Exercise requirements:
Your answer must be an exact copy of the entries below, with no pictures in it.

# # # # #

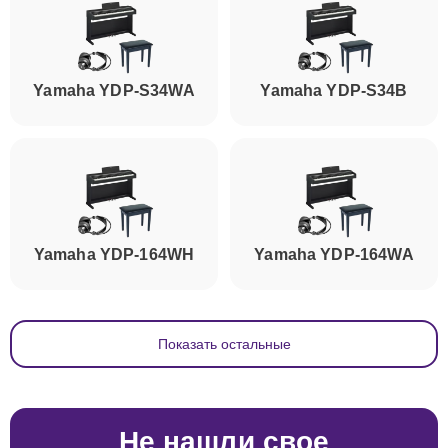
Yamaha YDP-S34WA
Yamaha YDP-S34B
Yamaha YDP-164WH
Yamaha YDP-164WA
Показать остальные
Не нашли свое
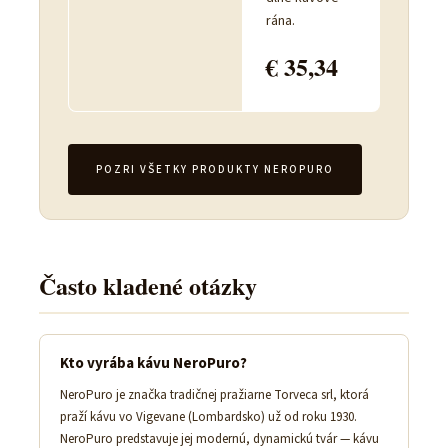
rána.
€ 35,34
POZRI VŠETKY PRODUKTY NEROPURO
Často kladené otázky
Kto vyrába kávu NeroPuro?
NeroPuro je značka tradičnej pražiarne Torveca srl, ktorá
praží kávu vo Vigevane (Lombardsko) už od roku 1930.
NeroPuro predstavuje jej modernú, dynamickú tvár — kávu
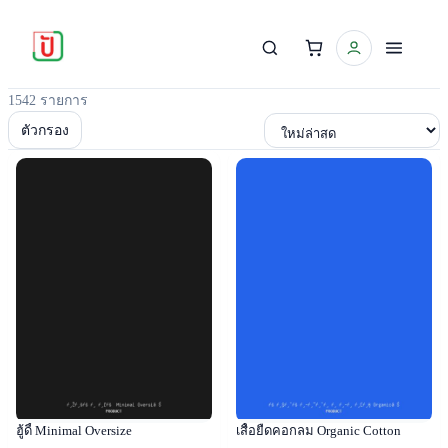
1542 รายการ
เรียงตาม
ตัวกรอง
Popular
Popular
ฮู้ดี้ Minimal Oversize
เสื้อยืดคอกลม Organic Cotton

# # # # #

Task response:
Yamaha YDP-S34WA
Yamaha YDP-S34B
Yamaha YDP-164WH
Yamaha YDP-164WA
Показать остальные
Не нашли свое
rána.
€ 35,34
POZRI VŠETKY PRODUKTY NEROPURO
Často kladené otázky
Kto vyrába kávu NeroPuro?
NeroPuro je značka tradičnej pražiarne Torveca srl, ktorá
praží kávu vo Vigevane (Lombardsko) už od roku 1930.
NeroPuro predstavuje jej modernú, dynamickú tvár — kávu
1542 รายการ
เรียงตาม
ตัวกรอง
Popular
Popular
ฮู้ดี้ Minimal Oversize
เสื้อยืดคอกลม Organic Cotton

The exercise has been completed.